Re: [PATCH v9 4/5] proc: Skip the visibility check if subset=pid is used
From: Christian Brauner
Date: Thu Apr 16 2026 - 09:32:24 EST
On Thu, Apr 16, 2026 at 10:46:50PM +1000, Aleksa Sarai wrote:
> On 2026-04-16, Aleksa Sarai <cyphar@xxxxxxxxxx> wrote:
> > On 2026-04-13, Alexey Gladkov <legion@xxxxxxxxxx> wrote:
> > > When procfs is mounted with the subset=pid option, all system files and
> > > directories from the root of the filesystem are not accessible in
> > > userspace. Only dynamic information about processes is available, which
> > > cannot be hidden with overmount.
> > >
> > > For this reason, checking for full visibility is not relevant if mounting
> > > is performed with the subset=pid option.
> > >
> > > Signed-off-by: Alexey Gladkov <legion@xxxxxxxxxx>
> > > ---
> >
> > > -static bool mount_too_revealing(const struct super_block *sb, int *new_mnt_flags)

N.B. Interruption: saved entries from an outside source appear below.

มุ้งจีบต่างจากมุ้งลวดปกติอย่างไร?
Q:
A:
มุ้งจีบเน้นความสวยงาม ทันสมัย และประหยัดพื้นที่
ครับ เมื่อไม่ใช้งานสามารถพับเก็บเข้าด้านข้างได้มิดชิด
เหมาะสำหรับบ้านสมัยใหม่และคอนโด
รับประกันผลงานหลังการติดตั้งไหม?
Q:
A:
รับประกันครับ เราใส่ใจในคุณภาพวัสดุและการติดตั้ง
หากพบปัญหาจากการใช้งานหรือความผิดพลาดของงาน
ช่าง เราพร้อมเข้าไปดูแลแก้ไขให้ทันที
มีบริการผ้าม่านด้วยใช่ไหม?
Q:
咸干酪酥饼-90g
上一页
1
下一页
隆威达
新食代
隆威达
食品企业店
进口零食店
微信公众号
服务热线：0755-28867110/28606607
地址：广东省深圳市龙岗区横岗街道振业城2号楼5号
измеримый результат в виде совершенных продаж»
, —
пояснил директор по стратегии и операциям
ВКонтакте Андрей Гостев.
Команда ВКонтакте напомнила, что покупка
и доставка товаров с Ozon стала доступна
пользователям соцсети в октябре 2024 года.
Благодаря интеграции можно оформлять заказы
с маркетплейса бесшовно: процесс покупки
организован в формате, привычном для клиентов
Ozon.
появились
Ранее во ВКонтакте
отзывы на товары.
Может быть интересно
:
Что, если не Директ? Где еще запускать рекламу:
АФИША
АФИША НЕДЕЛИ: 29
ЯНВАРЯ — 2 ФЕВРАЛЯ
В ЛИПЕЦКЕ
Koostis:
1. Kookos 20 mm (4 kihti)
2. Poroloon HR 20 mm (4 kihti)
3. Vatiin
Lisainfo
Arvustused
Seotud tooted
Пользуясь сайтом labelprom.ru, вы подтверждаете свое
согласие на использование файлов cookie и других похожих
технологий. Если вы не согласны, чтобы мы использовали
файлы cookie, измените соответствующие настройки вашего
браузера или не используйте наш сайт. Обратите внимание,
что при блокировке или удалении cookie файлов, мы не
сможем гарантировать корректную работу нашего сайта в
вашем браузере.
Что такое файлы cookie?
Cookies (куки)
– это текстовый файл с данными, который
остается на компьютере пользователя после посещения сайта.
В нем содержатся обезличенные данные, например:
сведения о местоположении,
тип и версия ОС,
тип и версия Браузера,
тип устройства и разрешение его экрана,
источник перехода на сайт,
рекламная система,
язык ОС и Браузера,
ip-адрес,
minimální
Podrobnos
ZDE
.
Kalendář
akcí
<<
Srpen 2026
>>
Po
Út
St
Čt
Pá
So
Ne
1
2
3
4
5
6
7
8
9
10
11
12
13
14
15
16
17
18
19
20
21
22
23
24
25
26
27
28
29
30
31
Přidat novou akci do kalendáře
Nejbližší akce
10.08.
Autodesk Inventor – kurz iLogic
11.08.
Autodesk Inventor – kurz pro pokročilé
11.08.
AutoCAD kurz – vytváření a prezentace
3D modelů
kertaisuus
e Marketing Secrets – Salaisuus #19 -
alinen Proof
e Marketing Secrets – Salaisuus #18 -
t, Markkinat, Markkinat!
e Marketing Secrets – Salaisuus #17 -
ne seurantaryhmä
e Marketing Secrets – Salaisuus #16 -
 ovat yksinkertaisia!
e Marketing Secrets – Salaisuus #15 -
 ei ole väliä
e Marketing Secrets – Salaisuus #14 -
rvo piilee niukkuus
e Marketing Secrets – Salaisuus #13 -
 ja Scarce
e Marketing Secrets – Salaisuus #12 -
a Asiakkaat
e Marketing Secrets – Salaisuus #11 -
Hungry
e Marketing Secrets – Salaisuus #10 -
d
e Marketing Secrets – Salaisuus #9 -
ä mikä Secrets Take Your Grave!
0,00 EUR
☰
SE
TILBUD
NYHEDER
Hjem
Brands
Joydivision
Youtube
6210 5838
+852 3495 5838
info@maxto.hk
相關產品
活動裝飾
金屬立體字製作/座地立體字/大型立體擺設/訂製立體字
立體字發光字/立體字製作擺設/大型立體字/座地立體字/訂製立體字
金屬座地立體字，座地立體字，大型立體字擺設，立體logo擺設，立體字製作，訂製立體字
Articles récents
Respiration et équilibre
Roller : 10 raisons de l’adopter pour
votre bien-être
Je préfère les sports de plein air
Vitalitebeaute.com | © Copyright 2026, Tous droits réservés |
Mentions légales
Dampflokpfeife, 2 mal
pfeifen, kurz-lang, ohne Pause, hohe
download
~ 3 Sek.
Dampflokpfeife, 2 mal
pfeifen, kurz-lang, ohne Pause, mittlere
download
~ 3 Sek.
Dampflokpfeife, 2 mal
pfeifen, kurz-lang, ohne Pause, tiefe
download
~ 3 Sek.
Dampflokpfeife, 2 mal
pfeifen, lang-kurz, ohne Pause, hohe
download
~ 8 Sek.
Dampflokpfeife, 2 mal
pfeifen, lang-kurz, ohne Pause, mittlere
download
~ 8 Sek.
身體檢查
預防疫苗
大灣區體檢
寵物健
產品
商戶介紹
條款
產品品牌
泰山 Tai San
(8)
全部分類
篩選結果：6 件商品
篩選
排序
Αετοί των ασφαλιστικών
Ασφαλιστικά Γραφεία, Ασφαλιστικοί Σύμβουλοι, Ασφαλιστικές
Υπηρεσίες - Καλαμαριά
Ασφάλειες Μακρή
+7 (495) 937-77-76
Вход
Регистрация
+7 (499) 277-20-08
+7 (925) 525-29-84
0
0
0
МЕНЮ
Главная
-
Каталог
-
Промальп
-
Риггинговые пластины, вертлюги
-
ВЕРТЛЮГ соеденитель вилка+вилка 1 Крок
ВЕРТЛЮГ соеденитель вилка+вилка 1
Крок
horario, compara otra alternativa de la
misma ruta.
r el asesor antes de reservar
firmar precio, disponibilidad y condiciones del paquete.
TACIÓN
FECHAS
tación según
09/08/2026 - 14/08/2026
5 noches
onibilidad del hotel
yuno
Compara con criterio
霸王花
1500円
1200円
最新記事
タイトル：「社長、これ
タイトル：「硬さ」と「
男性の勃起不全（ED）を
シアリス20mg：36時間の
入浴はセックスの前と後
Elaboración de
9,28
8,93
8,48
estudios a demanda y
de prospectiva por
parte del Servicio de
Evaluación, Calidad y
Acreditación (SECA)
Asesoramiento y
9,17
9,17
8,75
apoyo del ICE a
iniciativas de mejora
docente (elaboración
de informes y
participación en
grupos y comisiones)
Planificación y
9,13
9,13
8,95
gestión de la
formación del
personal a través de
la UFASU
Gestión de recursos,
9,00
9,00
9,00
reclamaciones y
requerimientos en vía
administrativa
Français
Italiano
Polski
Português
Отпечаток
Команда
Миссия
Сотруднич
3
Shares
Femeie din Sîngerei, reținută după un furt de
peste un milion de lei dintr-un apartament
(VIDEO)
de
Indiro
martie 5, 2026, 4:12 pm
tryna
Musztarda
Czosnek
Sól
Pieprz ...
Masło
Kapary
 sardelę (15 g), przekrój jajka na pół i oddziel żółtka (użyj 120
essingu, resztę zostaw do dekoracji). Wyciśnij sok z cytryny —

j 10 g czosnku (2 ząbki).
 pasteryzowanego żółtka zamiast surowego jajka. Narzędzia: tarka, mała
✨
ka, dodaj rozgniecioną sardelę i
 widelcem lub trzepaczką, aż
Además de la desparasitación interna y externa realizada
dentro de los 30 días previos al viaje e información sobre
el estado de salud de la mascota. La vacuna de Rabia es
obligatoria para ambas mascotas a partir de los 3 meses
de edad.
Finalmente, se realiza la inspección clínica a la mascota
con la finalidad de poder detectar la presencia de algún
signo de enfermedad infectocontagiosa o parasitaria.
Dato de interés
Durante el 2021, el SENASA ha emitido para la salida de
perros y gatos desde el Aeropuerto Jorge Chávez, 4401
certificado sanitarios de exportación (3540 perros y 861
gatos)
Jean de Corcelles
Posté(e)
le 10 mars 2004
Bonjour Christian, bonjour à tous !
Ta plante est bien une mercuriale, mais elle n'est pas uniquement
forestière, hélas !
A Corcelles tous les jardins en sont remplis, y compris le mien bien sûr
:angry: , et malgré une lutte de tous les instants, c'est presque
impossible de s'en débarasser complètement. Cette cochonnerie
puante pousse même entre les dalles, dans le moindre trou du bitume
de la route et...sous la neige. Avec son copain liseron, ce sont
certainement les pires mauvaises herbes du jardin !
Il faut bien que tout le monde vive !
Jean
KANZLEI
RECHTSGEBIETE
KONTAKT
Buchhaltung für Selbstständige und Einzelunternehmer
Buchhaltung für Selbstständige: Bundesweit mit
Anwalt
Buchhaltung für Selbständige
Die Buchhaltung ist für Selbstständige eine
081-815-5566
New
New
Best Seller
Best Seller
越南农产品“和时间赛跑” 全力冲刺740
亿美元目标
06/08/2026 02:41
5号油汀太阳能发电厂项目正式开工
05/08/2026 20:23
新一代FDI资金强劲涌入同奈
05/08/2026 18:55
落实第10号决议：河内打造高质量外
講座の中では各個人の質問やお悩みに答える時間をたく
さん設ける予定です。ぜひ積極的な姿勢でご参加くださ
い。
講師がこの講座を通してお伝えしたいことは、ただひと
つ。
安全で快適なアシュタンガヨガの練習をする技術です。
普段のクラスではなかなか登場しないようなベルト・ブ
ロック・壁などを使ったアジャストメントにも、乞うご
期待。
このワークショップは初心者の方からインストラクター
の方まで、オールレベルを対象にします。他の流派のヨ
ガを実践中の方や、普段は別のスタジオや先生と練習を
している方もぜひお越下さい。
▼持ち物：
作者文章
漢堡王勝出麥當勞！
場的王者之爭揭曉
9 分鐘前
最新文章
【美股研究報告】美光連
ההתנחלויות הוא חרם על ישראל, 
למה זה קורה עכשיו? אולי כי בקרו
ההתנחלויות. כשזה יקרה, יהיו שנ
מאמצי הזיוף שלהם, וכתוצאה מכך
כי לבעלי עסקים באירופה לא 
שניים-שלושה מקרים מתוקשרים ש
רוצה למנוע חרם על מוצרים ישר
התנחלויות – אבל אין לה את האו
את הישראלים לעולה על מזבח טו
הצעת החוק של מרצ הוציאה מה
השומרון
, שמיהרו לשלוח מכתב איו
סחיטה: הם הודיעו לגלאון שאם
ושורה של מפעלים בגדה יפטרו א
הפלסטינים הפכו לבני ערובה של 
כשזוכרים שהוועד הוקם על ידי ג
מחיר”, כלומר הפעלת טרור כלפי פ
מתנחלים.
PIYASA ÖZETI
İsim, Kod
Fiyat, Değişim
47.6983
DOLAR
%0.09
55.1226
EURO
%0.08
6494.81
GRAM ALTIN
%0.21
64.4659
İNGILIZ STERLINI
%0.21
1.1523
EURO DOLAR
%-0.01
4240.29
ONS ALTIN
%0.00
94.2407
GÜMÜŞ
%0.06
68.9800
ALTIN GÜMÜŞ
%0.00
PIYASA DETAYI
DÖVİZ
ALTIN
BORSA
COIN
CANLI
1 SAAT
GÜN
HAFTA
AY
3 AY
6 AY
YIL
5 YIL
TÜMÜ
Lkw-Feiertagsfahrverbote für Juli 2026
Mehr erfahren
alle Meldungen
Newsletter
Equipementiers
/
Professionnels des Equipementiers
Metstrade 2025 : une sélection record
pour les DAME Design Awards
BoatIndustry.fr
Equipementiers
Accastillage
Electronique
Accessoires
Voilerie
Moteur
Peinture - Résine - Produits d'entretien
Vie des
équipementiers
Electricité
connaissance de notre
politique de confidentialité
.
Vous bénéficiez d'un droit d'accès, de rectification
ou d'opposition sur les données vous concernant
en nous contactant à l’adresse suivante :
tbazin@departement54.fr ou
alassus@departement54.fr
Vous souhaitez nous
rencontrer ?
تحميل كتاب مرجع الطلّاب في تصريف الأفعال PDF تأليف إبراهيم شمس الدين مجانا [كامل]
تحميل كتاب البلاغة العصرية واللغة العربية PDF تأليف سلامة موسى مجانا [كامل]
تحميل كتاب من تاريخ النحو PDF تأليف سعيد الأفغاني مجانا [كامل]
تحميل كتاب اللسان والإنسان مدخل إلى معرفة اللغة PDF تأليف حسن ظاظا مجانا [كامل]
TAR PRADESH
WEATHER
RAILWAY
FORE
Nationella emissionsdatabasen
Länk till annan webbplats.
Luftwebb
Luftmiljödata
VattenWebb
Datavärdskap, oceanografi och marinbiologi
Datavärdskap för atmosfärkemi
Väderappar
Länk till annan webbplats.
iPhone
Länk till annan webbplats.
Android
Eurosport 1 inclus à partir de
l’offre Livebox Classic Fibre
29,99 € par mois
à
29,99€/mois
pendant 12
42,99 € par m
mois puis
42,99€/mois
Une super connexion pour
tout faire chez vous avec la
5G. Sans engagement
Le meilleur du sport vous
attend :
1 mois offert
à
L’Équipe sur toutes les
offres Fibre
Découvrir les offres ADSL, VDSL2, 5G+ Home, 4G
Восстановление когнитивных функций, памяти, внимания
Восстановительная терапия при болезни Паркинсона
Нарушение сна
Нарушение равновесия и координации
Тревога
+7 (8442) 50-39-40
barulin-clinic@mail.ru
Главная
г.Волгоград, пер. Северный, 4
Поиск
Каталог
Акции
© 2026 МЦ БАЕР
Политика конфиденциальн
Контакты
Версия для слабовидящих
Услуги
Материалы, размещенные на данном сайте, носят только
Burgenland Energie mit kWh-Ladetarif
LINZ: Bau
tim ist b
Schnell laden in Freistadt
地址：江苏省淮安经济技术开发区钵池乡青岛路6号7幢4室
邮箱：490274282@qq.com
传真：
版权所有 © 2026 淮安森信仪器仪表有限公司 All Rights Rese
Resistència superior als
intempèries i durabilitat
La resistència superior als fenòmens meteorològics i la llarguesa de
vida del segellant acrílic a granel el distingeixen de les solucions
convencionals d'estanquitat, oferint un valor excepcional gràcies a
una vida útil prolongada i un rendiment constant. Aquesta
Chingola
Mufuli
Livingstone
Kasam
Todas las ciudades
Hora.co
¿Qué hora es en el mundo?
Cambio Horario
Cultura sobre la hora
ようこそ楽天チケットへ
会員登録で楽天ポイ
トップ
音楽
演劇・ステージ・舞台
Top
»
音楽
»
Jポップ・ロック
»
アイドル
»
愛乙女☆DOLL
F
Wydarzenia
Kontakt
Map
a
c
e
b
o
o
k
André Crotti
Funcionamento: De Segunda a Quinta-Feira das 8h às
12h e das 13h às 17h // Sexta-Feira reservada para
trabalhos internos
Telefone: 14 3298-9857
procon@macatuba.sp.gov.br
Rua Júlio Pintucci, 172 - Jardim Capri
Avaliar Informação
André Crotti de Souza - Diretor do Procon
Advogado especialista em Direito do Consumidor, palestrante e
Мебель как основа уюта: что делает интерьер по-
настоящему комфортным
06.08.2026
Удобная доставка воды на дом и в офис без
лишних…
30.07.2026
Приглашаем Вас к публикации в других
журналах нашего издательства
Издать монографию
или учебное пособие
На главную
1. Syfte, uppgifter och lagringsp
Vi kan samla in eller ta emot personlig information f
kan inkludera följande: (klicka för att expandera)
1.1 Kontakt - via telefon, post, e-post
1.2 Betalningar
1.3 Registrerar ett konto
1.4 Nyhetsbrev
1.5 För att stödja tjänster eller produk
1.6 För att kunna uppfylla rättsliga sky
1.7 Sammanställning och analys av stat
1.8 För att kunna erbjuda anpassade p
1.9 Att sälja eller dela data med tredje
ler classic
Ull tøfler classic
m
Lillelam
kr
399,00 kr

> > > +static bool mount_too_revealing(struct fs_context *fc, int *new_mnt_flags)
> > > {
> > > const unsigned long required_iflags = SB_I_NOEXEC | SB_I_NODEV;
> > > struct mnt_namespace *ns = current->nsproxy->mnt_ns;
> > > + const struct super_block *sb = fc->root->d_sb;
> > > unsigned long s_iflags;
> > >
> > > if (ns->user_ns == &init_user_ns)
> > > @@ -6388,7 +6387,7 @@ static bool mount_too_revealing(const struct super_block *sb, int *new_mnt_flags
> > > return true;
> > > }
> > >
> > > - return !mnt_already_visible(ns, sb, new_mnt_flags);
> > > + return (!fc->skip_visibility && !mnt_already_visible(ns, sb, new_mnt_flags));
> > > }
> >
> > Unless I'm missing something (I haven't tested this locally yet, sorry),
> > this will allow you to bypass mount_too_revealing() even for
> > non-subset=pid mounts because once you create a subset=pid mount then a
> > regular procfs mount will see the subset=pid mount and permit it.
> >
> > I think the solution is quite simple -- you can also skip super-blocks
> > that have fc->skip_visibility set in mnt_already_visible().
>
> I now see that check was present in v8 but I guess its importance wasn't
> obvious. I guess this means we will need to reintroduce
> SB_I_USERNS_ALLOW_REVEALING. :/
I've been playing with something else. So first we should move
SB_I_USERNS_REVEALING to an fs_type flag. It's not an optional thing and
always set and never removed. That also means we can simplify
sysfs_get_tree() to just kernfs_get_tree().
And then we raise SB_I_USERNS_RESTRICTED on all procfs mounts with
pid_only and disallow using them for calculating mount permissions for
unrestricted procfs mounts.
Aleksa?